Monday, Jul. 27, 1959
Tuneless Tiger
Bob Marcucci was in trouble. His little Philadelphia recording company (Chancellor Records) had been cashing in on the slim voice of a skinny, second-rate Sinatra named Frankie Avalon. But now Avalon was 17 and beginning to outgrow his appeal for the jukebox set. Busy as he was with his search for a replacement. Bob Marcucci took time to rush to the home of a South Philadelphia neighbor when he saw an ambulance drive up. Policeman Domenic Forte had suffered a heart attack, and Bob stuck around to help. Suddenly he had a vision. He turned to the sick cop's 14-year-old son Fabian and asked: "How'd you like to be a singer?" The kid shuddered. "You crazy?" he snarled. Next day Fabian went back to playing basketball and football at South Philadelphia High and $6 a week as a stock clerk in a drugstore.

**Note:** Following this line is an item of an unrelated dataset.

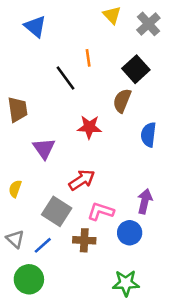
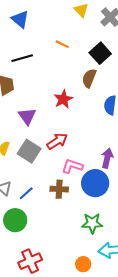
orange line: (88, 58) -> (62, 44), turned -56
black line: (65, 78) -> (22, 58), moved, turned -70
red star: (89, 127) -> (63, 99), turned -30
gray square: (57, 211) -> (29, 151), moved
blue circle: (130, 233) -> (95, 183), size x1.4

But Marcucci persisted. He saw in the round-shouldered boy with the smooth olive skin and the sharp, ducktail haircut just the sort of all-American appeal he was looking for. He made Fabian go to a voice teacher--three voice teachers, in fact, before one was willing to keep him as a pupil. Then Fabian made a couple of records that were duds. Undaunted, Marcucci embarked on a publicity campaign. He sent Fabian on a road tour, got him shots on local disk-jockey programs, and ran trade-paper teasers that screamed in big black type, "Fabian is coming!" "Who is Fabian?" Then came the clincher: "Fabian is here!"
Now, two years later, Fabian is leaving them for dead at the jukeboxes. His voice, when it can be heard at all over the artful work of his accompanying musicians and the studio sound engineers, suggests mournfully that he is trying to imitate every rock-'n'-roller on record. Yet the noise sells. His rendition of Turn Me Loose was high on the charts for weeks, sold more than three-quarters of a million copies. Tiger, his latest, a song that Columnist John Crosby observes is "enormously improved by total unintelligibility," is climbing fast. Its popularity helps 16-year-old Fabian earn up to $12,000 a night, gets him TV appearances with Perry Como, Ed Sullivan, and other TV bigwigs.
Last week the tuneless terror blew into Hollywood with a $35,000, ten-week contract to make his first movie, Hound Dog Man. In the tradition of his trade, screaming hordes of bobby-soxers were on hand to greet him at the airport (where they broke a car window and almost put out one of his eyes) and at a concert in the Hollywood Palladium. All of this leaves Bob Marcucci, 29, feeling like a waxworks Pygmalion, but without worries about the future. When Fabian grows old--18 or 19, that is--he will still have the movies. The boy's notion that he might like to have a crack at college is something Marcucci should be able to handle. There is only one danger that may yet spoil a potentially brilliant career: all of a sudden, Fabian has decided that he would really like to learn how to sing.